In 1944, Parsons returned to Leyte nine days ahead of MacArthur to help prepare the guerrillas for the invasion. Later, he accompanied the first troops into Manila, where he arranged supplies for the starving civilians newly liberated from the Santo Tomas Internment Camp. After the war, Parsons resumed his business activities in Manila and assisted in rebuilding the country.

==Baseball==
Chick Parsons established the Manila Bay Baseball League (MBBL), in the early 1940s serving as its first president. It was the most prestigious amateur baseball competition in the Philippines at the time.

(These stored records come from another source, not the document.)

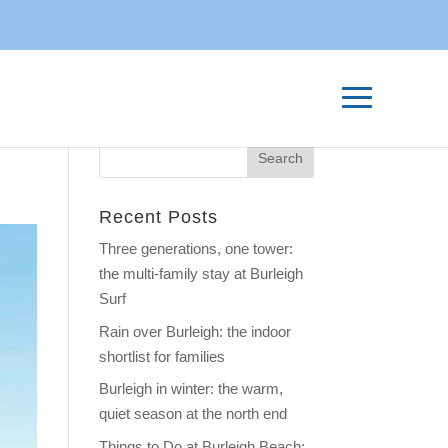
Recent Posts
Three generations, one tower:
the multi-family stay at Burleigh
Surf
Rain over Burleigh: the indoor
shortlist for families
Burleigh in winter: the warm,
quiet season at the north end
Things to Do at Burleigh Beach:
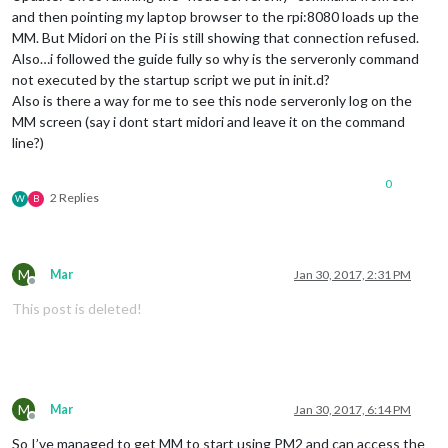
and then pointing my laptop browser to the rpi:8080 loads up the
MM. But Midori on the Pi is still showing that connection refused.
Also…i followed the guide fully so why is the serveronly command
not executed by the startup script we put in init.d?
Also is there a way for me to see this node serveronly log on the
MM screen (say i dont start midori and leave it on the command
line?)
0
2 Replies
W
B
M
Mar
Jan 30, 2017, 2:31 PM
Offline
This post is deleted!
M
Mar
Jan 30, 2017, 6:14 PM
Offline
So I’ve managed to get MM to start using PM2 and can access the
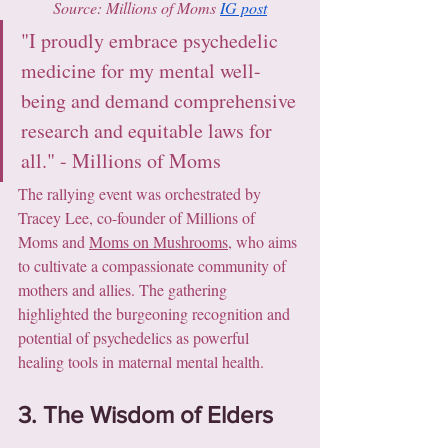
Source: Millions of Moms 
IG post
"I proudly embrace psychedelic 
medicine for my mental well-
being and demand comprehensive 
research and equitable laws for 
all." - Millions of Moms
The rallying event was orchestrated by 
Tracey Lee, co-founder of Millions of 
Moms and 
Moms on Mushrooms
, who aims 
to cultivate a compassionate community of 
mothers and allies. The gathering 
highlighted the burgeoning recognition and 
potential of psychedelics as powerful 
healing tools in maternal mental health.
3. The Wisdom of Elders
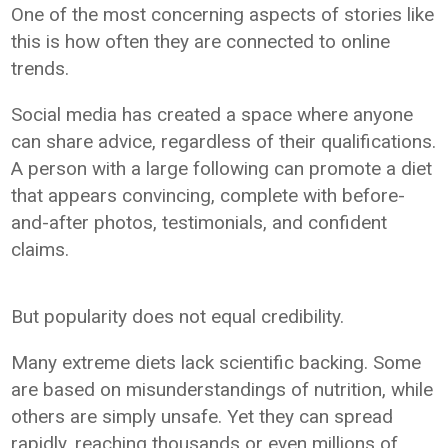
One of the most concerning aspects of stories like
this is how often they are connected to online
trends.
Social media has created a space where anyone
can share advice, regardless of their qualifications.
A person with a large following can promote a diet
that appears convincing, complete with before-
and-after photos, testimonials, and confident
claims.
But popularity does not equal credibility.
Many extreme diets lack scientific backing. Some
are based on misunderstandings of nutrition, while
others are simply unsafe. Yet they can spread
rapidly, reaching thousands or even millions of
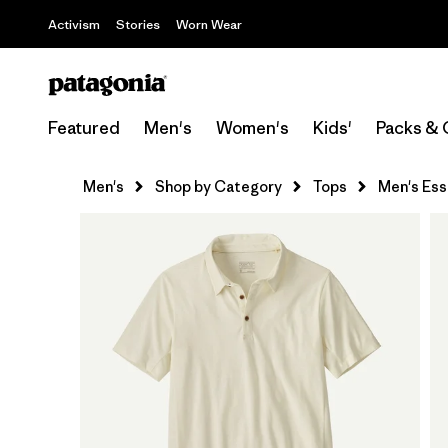
Activism
Stories
Worn Wear
Featured
Men's
Women's
Kids'
Packs & 
Men's
Shop by Category
Tops
Men's Esse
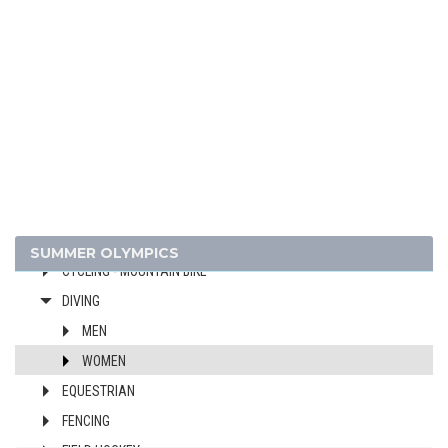
ATHLETICS
BADMINTON
BASKETBALL
BOXING
BREAKING
CANOE/KAYAK - SLALOM
CANOE/KAYAK - SPRINT
CYCLING
CYCLING - BMX
SUMMER OLYMPICS
CYCLING - MOUNTAIN BIKE
DIVING
MEN
WOMEN
EQUESTRIAN
FENCING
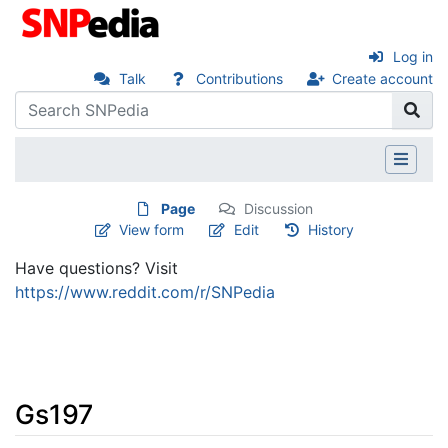
Log in
Talk
Contributions
Create account
Page
Discussion
View form
Edit
History
Have questions? Visit
https://www.reddit.com/r/SNPedia
Gs197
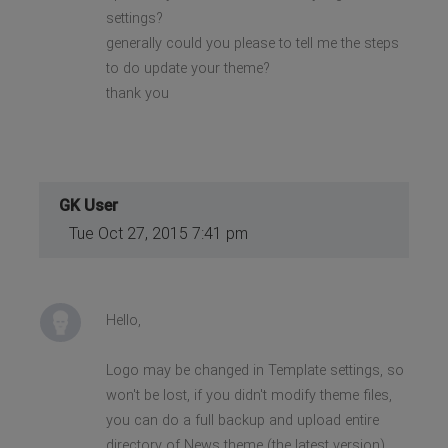
settings?
generally could you please to tell me the steps
to do update your theme?
thank you
GK User
Tue Oct 27, 2015 7:41 pm
Hello,
Logo may be changed in Template settings, so
won't be lost, if you didn't modify theme files,
you can do a full backup and upload entire
directory of News theme (the latest version).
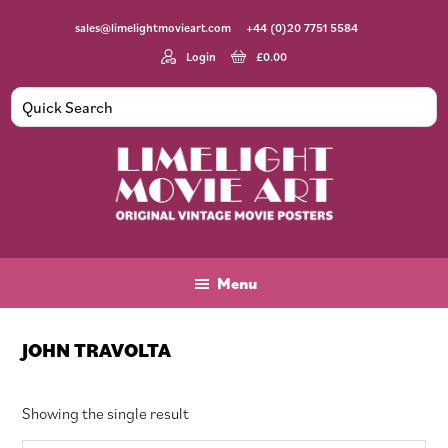
Skip
Skip
Skip
sales@limelightmovieart.com
+44 (0)20 7751 5584
to
to
to
main
primary
footer
Login
£
0.00
content
sidebar
Limelight
Original
Movie
Vintage
Art
Movie
Menu
Posters
JOHN TRAVOLTA
Showing the single result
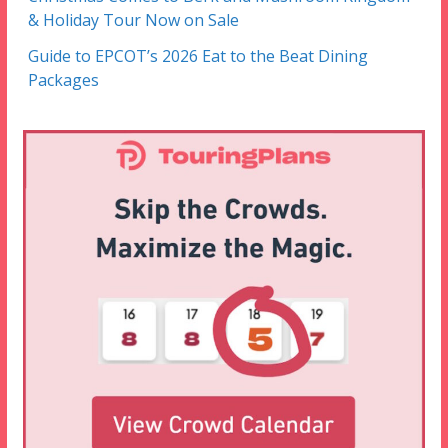
& Holiday Tour Now on Sale
Guide to EPCOT’s 2026 Eat to the Beat Dining
Packages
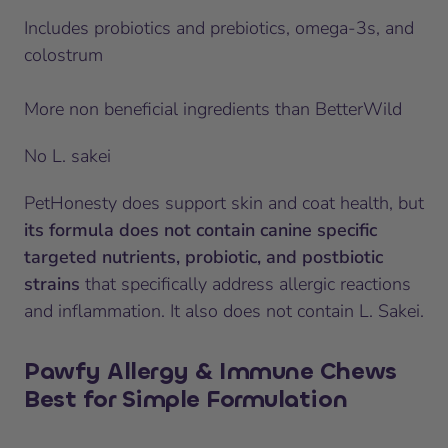
Includes probiotics and prebiotics, omega-3s, and
colostrum
More non beneficial ingredients than BetterWild
No L. sakei
PetHonesty does support skin and coat health, but
its formula does not contain canine specific
targeted nutrients, probiotic, and postbiotic
strains
that specifically address allergic reactions
and inflammation. It also does not contain L. Sakei.
Pawfy Allergy & Immune Chews
Best for Simple Formulation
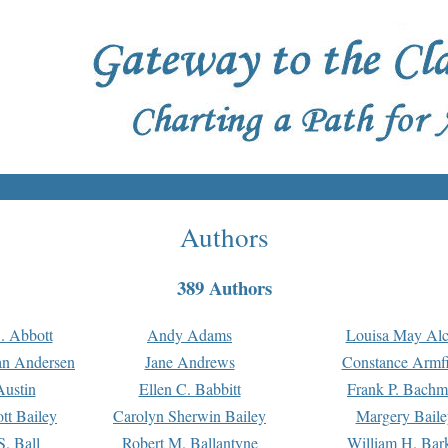
Authors
389 Authors
. Abbott
Andy Adams
Louisa May Alc
an Andersen
Jane Andrews
Constance Armfi
ustin
Ellen C. Babbitt
Frank P. Bach
tt Bailey
Carolyn Sherwin Bailey
Margery Baile
S. Ball
Robert M. Ballantyne
William H. Bar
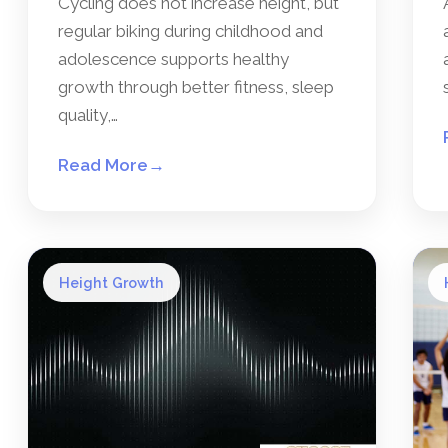
Cycling does not increase height, but
regular biking during childhood and
adolescence supports healthy
growth through better fitness, sleep
quality,…
Read More
→
Height Growth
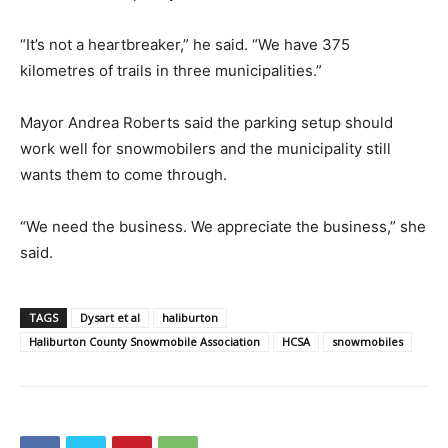
“It’s not a heartbreaker,” he said. “We have 375
kilometres of trails in three municipalities.”
Mayor Andrea Roberts said the parking setup should
work well for snowmobilers and the municipality still
wants them to come through.
“We need the business. We appreciate the business,” she
said.
TAGS
Dysart et al
haliburton
Haliburton County Snowmobile Association
HCSA
snowmobiles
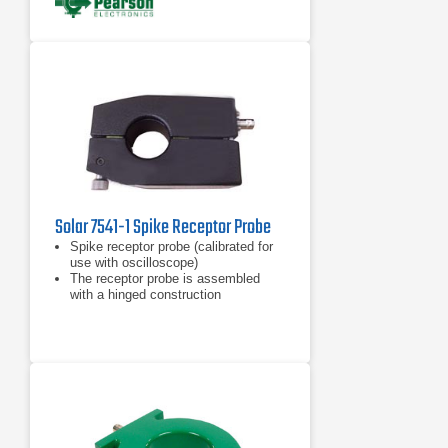
Solar 7541-1 Spike Receptor Probe
Spike receptor probe (calibrated for
use with oscilloscope)
The receptor probe is assembled
with a hinged construction
Includes a calibrating resistor
mounted in the housing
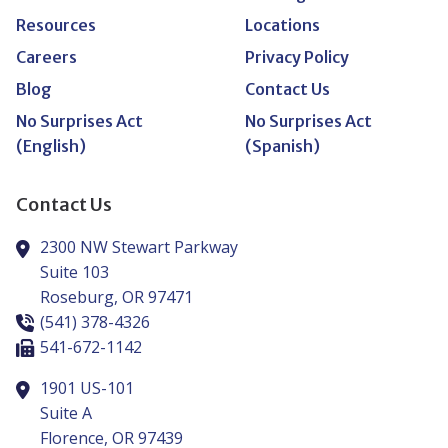
Resources
Locations
Careers
Privacy Policy
Blog
Contact Us
No Surprises Act
No Surprises Act
(English)
(Spanish)
Contact Us
2300 NW Stewart Parkway
Suite 103
Roseburg,
OR
97471
(541) 378-4326
541-672-1142
1901 US-101
Suite A
Florence,
OR
97439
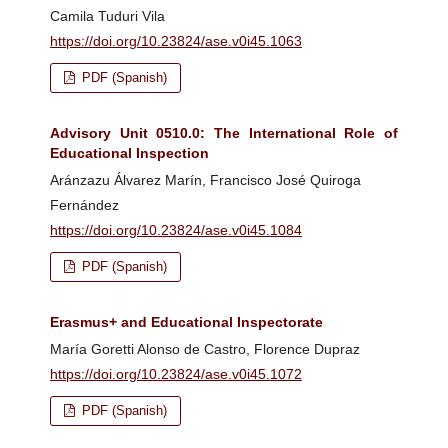
Camila Tuduri Vila
https://doi.org/10.23824/ase.v0i45.1063
PDF (Spanish)
Advisory Unit 0510.0: The International Role of
Educational Inspection
Aránzazu Álvarez Marín, Francisco José Quiroga
Fernández
https://doi.org/10.23824/ase.v0i45.1084
PDF (Spanish)
Erasmus+ and Educational Inspectorate
María Goretti Alonso de Castro, Florence Dupraz
https://doi.org/10.23824/ase.v0i45.1072
PDF (Spanish)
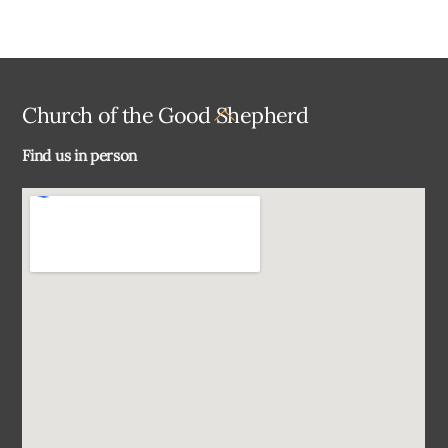
Back
Church of the Good Shepherd
To
Find us in person
Top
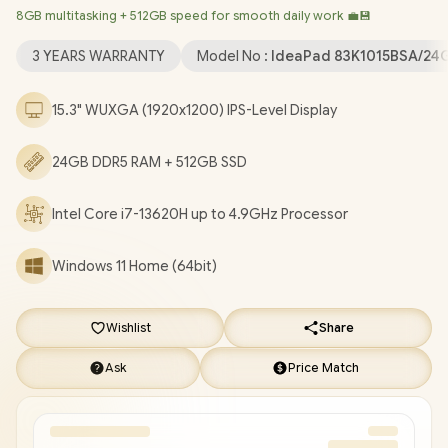
8GB multitasking + 512GB speed for smooth daily work 💼💾
Bluetooth 5.2 / 720P HD Camera with Privacy Shutter / 2x USB
Type-A / 1x USB Type-C (Supports DisplayPort / Power Delivery)
3 YEARS WARRANTY
Model No :
IdeaPad 83K1015BSA/24
/ 1x HDMI / 1x Headphone & Microphone Combo Jack / 1x SD
Card Reader / 2x Stereo Speakers optimized with Dolby Audio
15.3" WUXGA (1920x1200) IPS-Level Display
/ Lenovo IdeaPad Slim 3 15IRH10 Core i7-13620H Laptop Deal
[83K1015BSA/24GB]
/
3 YEARS WARRANTY
/
[+] GET FREE
24GB DDR5 RAM + 512GB SSD
EVETECH NEO Premium Gaming Backpack
+ FREE DELIVERY
!
Intel Core i7-13620H up to 4.9GHz Processor
Windows 11 Home (64bit)
Wishlist
Share
Ask
Price Match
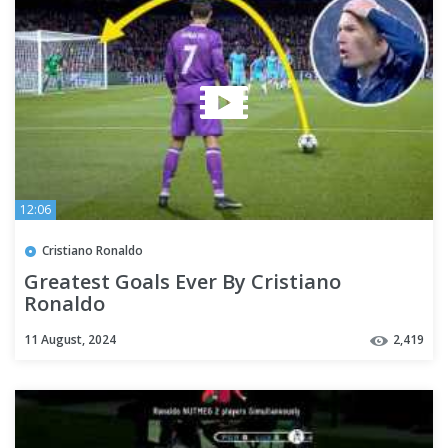
12:06
Cristiano Ronaldo
Greatest Goals Ever By Cristiano
Ronaldo
11 August, 2024
2,419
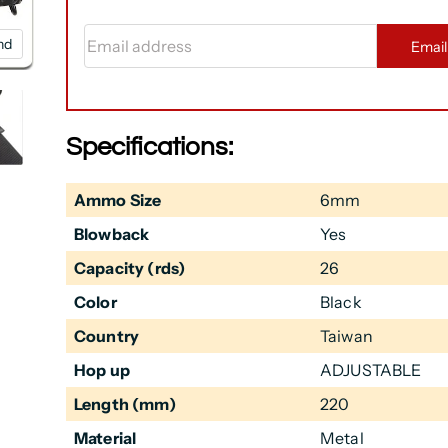
Email address
nd
Emai
Specifications:
Ammo Size
6mm
Blowback
Yes
Capacity (rds)
26
Color
Black
Country
Taiwan
Hop up
ADJUSTABLE
Length (mm)
220
Material
Metal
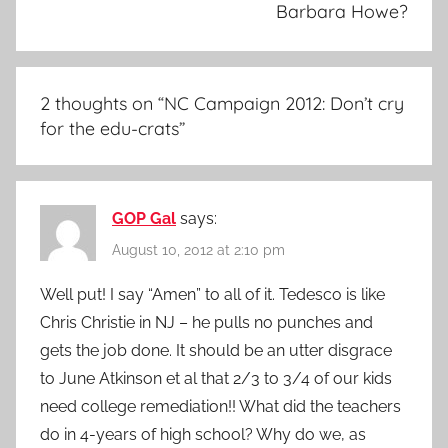
Barbara Howe?
2 thoughts on “
NC Campaign 2012: Don’t cry
for the edu-crats
”
GOP Gal
says:
August 10, 2012 at 2:10 pm
Well put! I say “Amen” to all of it. Tedesco is like
Chris Christie in NJ – he pulls no punches and
gets the job done. It should be an utter disgrace
to June Atkinson et al that 2/3 to 3/4 of our kids
need college remediation!! What did the teachers
do in 4-years of high school? Why do we, as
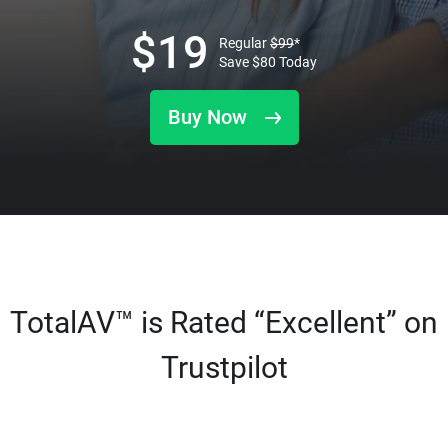
$
19
Regular
$
99
*
Save
$
80
Today
Buy Now
TotalAV™ is Rated “Excellent” on
Trustpilot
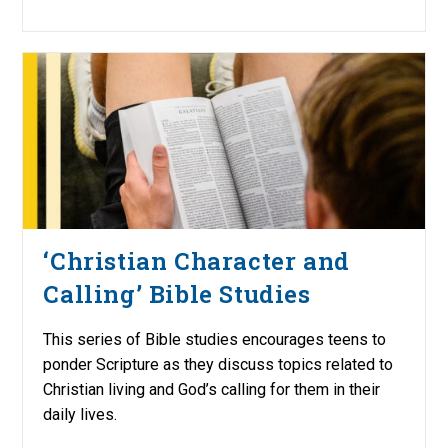
‘Christian Character and
Calling’ Bible Studies
This series of Bible studies encourages teens to
ponder Scripture as they discuss topics related to
Christian living and God’s calling for them in their
daily lives.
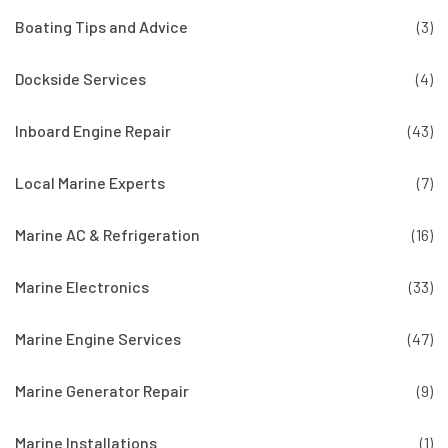
Boating Tips and Advice
(3)
Dockside Services
(4)
Inboard Engine Repair
(43)
Local Marine Experts
(7)
Marine AC & Refrigeration
(16)
Marine Electronics
(33)
Marine Engine Services
(47)
Marine Generator Repair
(9)
Marine Installations
(1)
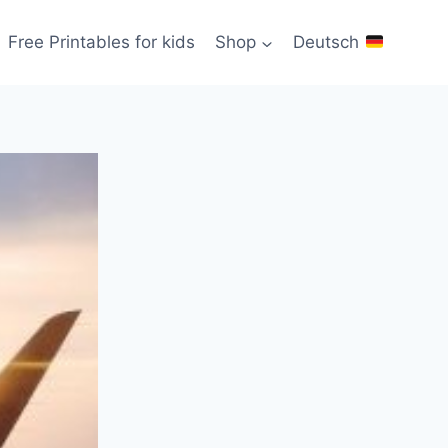
Free Printables for kids
Shop
Deutsch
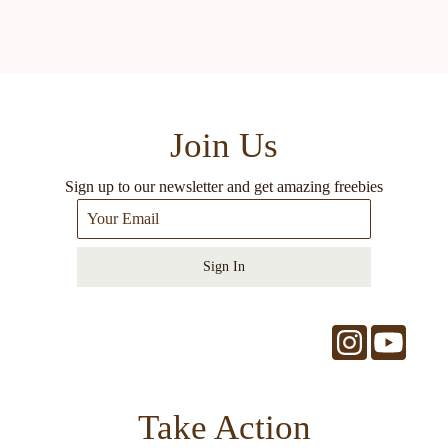
Join Us
Sign up to our newsletter and get amazing freebies
Sign In
Take Action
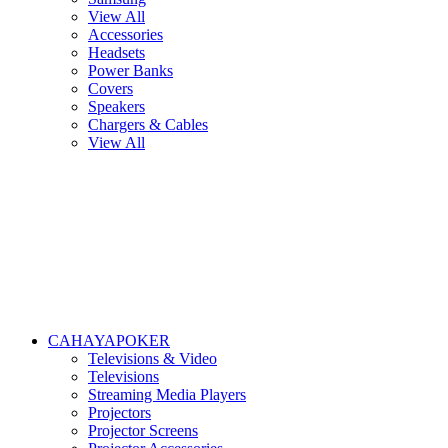
View All
Accessories
Headsets
Power Banks
Covers
Speakers
Chargers & Cables
View All
CAHAYAPOKER
Televisions & Video
Televisions
Streaming Media Players
Projectors
Projector Screens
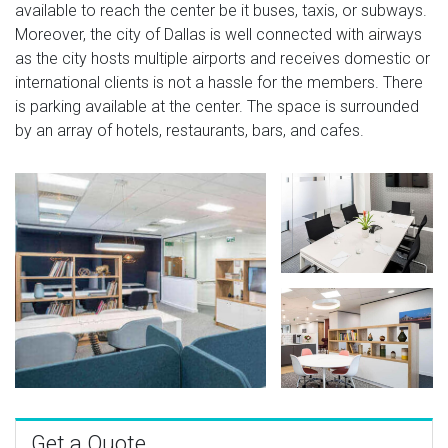
available to reach the center be it buses, taxis, or subways.
Moreover, the city of Dallas is well connected with airways
as the city hosts multiple airports and receives domestic or
international clients is not a hassle for the members. There
is parking available at the center. The space is surrounded
by an array of hotels, restaurants, bars, and cafes.
Get a Quote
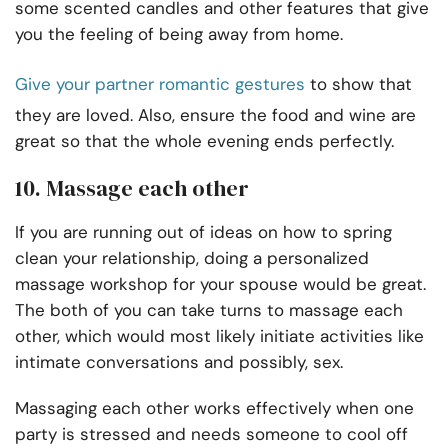
some scented candles and other features that give
you the feeling of being away from home.
Give your partner romantic gestures
to show that
they are loved. Also, ensure the food and wine are
great so that the whole evening ends perfectly.
10. Massage each other
If you are running out of ideas on how to spring
clean your relationship, doing a personalized
massage workshop for your spouse would be great.
The both of you can take turns to massage each
other, which would most likely initiate activities like
intimate conversations and possibly, sex.
Massaging each other works effectively when one
party is stressed and needs someone to cool off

Parsons is the first president of the Philippine Amateur Baseball Association (PABA) which was established in 1954. He is also the inaugural president of the Baseball Federation of Asia also founded in the same year.

==Recognition==
For his distinguished military and public service, Parsons was awarded the Distinguished Service Cross, two Navy Crosses, the Bronze Star, the Order of Saint Sylvester from the Vatican, the Orden de Vasco Núñez de Balboa from Panama, the Philippine Legion of Honor, and the Armed Forces of the Philippines Medal of Valor. He never requested the Purple Heart for the several times he was wounded in skirmishes with Japanese troops, once by a saber that opened up the right side of his neck.

In 2004, the ballroom of the Embassy of the United States, Manila, was named after Chick Parsons.